Die Fernsehmoderatiorin DunjaHayali (re.) war die erste Gastrednerin in der Veranstaltungsreihe von Parlamentspräsidentin Muhterem Aras. Foto: dpa

Eine neue Veranstaltungsreihe der Landeszentrale für politische Bildung und Parlamentspräsidentin Muhterem Aras diskutiert über das, was lange unangefochten gegolten hat: unsere Grundrechte.

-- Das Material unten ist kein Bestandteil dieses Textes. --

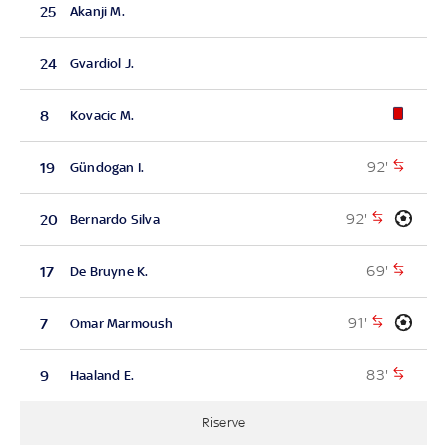
25
Akanji M.
24
Gvardiol J.
8
Kovacic M.
92'
19
Gündogan I.
92'
20
Bernardo Silva
69'
17
De Bruyne K.
91'
7
Omar Marmoush
83'
9
Haaland E.
Riserve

Stuttgart - Die Debattenkultur verroht immer mehr, im Internet sind Hassbotschaften an der Tagesordnung, die Medienlandschaft wird von einigen als „Lügenpresse“ verunglimpft. „Die Würde des Menschen ist unantastbar“ steht dagegen gleich im ersten Absatz des deutschen Grundgesetzes. Die Würde von zu vielen Menschen werde ganz offensichtlich schon lange nicht mehr geachtet, sagte die Fernsehjournalistin Dunja Hayali im Stuttgarter Landtag vor mehreren Hundert Gästen bei einer Diskussionsreihe über das Grundgesetz. „Da ist eine tiefsitzende Verbitterung bei vielen, weil sie das Gefühl haben, als einzelner Mensch nicht mehr wahrgenommen zu werden.“

Hayali eröffnete mit ihrem Vortrag eine von der Landtagspräsidentin Muhterem Aras und der Landeszentrale für politische Bildung initiierte Gesprächsreihe mit dem Titel „Wertsachen“. Dreimal im Jahr möchte Aras die Reihe künftig in Baden-Württemberg veranstalten und dabei die Basis „unseres Zusammenlebens“, das Grundgesetz, in den Blick nehmen. „Wir haben eine der besten Verfassungen weltweit“, ist die türkischstämmige Grünen-Politikerin überzeugt. Immer mehr habe sie aber das Gefühl, dass viele die demokratischen Grundrechte anzweifeln und skeptisch hinterfragen.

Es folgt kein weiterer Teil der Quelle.